Taiwan reported China’s Liaoning aircraft carrier group sailing to the island’s south. The sighting came hours after the Chinese military put out a video saying it was “prepared for battle.”
Taiwan’s Defense Ministry said Sunday it was “on alert” after a Chinese aircraft carrier was detected to the south of the island.
The incident comes three days after Taiwan’s president angered Beijing during a speech to mark the self-ruled island’s National Day.
China considers Taiwan as part of its territory and tensions between the two have spiked in recent years over the near-constant deployment of Chinese ships to waters near the island.
Do they typically keep aircraft on the deck when just sailing around?
To add on, most of us are probably used to seeing American Nimitz- and *Ford-*class carriers, which have flight decks covering approx. 4.5 and 5 acres respectively, while the Liaoning only has about 3.5 acres, and loses a lot of that real estate to the ski jump. American carriers tend to be built with extra parking spaces for aircraft on the deck, partially to get more bang for our buck, but also because you can park planes on a CATOBAR deck without much difficulty.
In addition, Nimitz- and *Ford-*class carriers each carry approx. 90 aircraft of various types, compared to the Liaoning’s 45 or so.
The bottom line is American carriers tend to keep aircraft on deck while sailing around, because they carry so many of them and have more space on the deck for parking, while the Liaoning likely has enough hangar bay space for her much smaller complement of aircraft.
Not all.
Carriers tend to have internal hangar spaces, repair/loadout spaces, machining capability, assisted takeoff/landing systems on the flight deck, etc.

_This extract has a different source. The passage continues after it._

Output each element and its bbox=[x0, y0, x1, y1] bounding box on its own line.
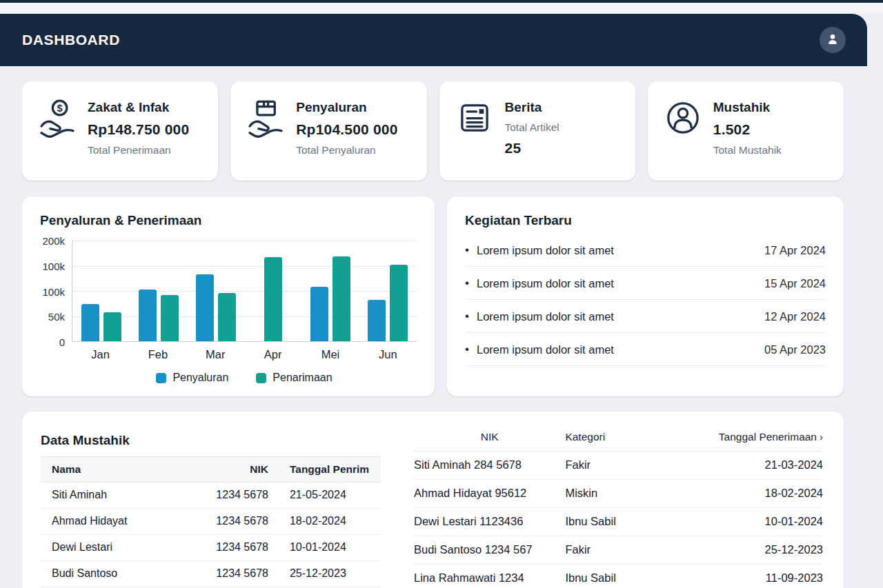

To “carry” the aircraft and expect them to perform their roles, the carrier has to be a mobile light airfield and not just a deck to land and take off from.
Edit: Not to say they can’t sail or don’t with any of them on the flight deck of course, but that’s maintaining a certain level of readiness that has some posturing inherent. I guess that’s true for all military readiness doctrines.